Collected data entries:
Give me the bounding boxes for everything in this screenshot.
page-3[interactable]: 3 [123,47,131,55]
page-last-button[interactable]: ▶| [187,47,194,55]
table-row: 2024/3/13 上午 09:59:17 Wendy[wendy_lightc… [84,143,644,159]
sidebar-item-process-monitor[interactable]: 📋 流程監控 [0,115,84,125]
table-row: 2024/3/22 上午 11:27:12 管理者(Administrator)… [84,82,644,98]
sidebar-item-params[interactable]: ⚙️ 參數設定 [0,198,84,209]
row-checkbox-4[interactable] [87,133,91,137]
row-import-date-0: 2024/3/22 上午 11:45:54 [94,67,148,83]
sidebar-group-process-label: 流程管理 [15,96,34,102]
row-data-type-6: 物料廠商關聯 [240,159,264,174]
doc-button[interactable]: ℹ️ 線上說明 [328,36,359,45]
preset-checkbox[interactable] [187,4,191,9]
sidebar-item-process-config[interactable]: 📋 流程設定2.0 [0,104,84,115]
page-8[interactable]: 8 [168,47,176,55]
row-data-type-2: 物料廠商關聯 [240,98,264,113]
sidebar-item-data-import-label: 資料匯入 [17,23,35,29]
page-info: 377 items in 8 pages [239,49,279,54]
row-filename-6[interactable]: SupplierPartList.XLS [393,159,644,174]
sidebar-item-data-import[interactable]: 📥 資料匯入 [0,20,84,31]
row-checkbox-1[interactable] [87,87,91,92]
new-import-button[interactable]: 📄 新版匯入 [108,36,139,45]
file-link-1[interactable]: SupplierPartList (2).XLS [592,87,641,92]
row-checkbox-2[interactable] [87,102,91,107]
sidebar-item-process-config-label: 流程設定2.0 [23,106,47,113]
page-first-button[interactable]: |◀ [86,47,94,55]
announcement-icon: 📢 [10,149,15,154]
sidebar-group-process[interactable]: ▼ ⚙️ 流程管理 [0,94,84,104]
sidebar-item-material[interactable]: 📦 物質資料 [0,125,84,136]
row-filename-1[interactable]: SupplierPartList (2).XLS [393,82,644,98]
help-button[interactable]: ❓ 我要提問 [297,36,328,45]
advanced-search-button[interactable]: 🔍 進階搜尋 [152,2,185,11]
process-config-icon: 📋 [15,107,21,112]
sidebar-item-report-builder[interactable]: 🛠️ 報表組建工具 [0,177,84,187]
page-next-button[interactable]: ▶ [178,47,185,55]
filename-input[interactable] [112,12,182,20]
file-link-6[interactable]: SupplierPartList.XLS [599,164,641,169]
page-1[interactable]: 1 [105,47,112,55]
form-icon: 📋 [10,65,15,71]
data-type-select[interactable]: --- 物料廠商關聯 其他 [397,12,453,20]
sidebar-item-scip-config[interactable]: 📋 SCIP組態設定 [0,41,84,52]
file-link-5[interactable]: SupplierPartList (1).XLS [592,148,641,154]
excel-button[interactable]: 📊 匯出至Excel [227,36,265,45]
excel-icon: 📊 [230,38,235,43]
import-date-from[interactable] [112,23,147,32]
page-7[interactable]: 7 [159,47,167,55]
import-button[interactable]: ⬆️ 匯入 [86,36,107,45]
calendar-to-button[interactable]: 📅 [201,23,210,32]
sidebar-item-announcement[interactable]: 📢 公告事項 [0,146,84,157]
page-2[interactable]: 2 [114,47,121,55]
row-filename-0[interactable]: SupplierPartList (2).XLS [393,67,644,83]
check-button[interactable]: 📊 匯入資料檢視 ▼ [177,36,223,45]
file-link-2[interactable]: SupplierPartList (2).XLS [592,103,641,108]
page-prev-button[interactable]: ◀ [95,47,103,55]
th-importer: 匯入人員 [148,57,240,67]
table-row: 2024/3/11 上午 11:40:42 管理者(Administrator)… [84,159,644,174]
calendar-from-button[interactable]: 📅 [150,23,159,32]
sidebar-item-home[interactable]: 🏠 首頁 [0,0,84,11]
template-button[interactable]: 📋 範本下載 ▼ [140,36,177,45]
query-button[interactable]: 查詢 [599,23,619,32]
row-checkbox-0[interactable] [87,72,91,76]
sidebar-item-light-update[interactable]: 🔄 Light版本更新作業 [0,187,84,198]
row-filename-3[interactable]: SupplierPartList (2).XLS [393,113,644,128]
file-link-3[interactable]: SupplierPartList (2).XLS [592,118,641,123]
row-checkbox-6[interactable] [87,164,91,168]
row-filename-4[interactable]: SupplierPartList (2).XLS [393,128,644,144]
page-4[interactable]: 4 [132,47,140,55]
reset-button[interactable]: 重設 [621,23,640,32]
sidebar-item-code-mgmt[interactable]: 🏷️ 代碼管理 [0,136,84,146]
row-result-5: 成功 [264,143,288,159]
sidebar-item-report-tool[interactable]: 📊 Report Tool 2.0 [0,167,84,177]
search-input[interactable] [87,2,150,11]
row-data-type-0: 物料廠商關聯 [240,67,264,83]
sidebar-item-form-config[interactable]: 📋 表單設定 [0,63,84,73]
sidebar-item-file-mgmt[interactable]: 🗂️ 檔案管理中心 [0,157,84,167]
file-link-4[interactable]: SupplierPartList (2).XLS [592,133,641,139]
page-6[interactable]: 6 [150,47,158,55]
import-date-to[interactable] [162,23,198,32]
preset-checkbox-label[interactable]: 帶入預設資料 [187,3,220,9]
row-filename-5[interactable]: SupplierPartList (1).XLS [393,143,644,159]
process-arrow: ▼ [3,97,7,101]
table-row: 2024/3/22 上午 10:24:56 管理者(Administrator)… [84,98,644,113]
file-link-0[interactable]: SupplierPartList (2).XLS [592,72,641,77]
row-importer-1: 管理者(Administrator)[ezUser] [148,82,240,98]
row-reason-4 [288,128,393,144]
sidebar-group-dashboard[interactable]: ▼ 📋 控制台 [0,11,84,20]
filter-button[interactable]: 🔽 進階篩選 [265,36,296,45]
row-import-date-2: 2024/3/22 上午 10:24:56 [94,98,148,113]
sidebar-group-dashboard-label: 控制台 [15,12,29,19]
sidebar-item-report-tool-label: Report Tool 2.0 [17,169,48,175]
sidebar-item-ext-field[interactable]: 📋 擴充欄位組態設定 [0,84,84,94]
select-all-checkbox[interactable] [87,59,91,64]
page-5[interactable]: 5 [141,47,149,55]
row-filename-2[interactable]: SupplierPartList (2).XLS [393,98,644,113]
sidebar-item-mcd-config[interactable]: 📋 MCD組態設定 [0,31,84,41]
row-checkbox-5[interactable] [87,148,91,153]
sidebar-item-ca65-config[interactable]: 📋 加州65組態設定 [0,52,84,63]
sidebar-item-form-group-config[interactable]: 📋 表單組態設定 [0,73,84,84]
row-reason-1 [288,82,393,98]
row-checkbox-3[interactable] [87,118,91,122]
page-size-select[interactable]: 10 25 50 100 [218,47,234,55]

What to work on: Where does the string "tool" occur in the data above? Copy every line that holds it.

Solution to this problem:
sidebar-item-report-tool[interactable]: 📊 Report Tool 2.0 [0,167,84,177]
sidebar-item-report-tool-label: Report Tool 2.0 [17,169,48,175]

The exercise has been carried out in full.